Needed from the data below: all lines that contain the word "local".
(Dataset records Opens)
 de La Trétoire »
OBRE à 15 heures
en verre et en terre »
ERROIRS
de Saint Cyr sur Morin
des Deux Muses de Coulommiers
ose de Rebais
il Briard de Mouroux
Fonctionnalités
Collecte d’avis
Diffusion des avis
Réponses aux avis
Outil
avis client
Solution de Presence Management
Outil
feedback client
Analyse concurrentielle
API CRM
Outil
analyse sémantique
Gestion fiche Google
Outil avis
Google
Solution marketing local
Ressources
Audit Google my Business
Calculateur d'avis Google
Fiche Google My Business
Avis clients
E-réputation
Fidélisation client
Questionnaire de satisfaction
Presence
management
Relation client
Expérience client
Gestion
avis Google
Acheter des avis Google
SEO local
(Dataset records Closes)
(Dataset records Opens)
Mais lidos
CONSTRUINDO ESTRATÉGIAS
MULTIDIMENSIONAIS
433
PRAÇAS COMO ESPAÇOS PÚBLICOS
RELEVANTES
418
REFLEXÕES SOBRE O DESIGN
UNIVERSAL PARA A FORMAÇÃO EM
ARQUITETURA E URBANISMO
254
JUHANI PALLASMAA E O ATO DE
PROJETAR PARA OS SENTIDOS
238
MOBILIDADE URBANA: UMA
(Dataset records Closes)
> _Reply_:
Solution marketing local
SEO local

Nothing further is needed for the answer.